Bloomberg — Com uma taxa de inflação de 116%, a Argentina é um país que parece estar fora de controle. A grande pergunta diante das eleições presidenciais primárias - uma espécie de primeiro turno - neste fim de semana é quem, se é que há alguém, pode evitar o colapso.
Para milhões de eleitores, a vida cotidiana se tornou uma luta exaustiva para acompanhar os aumentos desenfreados dos preços.
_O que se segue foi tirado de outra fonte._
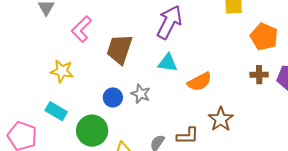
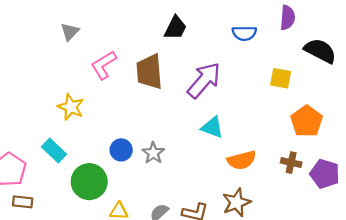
brown trapezoid: (119, 49) -> (149, 72), moved, turned -36
cyan triangle: (168, 63) -> (212, 127), moved
orange semicircle: (200, 82) -> (242, 160), moved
Há médicos que precisam buscar segundos e terceiros empregos para pagar suas contas ou pais jovens que pulam refeições para poder alimentar seus filhos.
É uma sensação de correr cada vez mais rápido apenas para permanecer no mesmo lugar. “É o país das vacas”, diz Oriana Gago, mãe de 22 anos, e “você não pode comprar carne, não pode beber leite”.
O que talvez assuste mais os argentinos — em um momento em que a inflação decorrente da pandemia está diminuindo em outras partes do mundo — é que as coisas podem piorar antes de melhorar, independentemente de quem seja eleito presidente.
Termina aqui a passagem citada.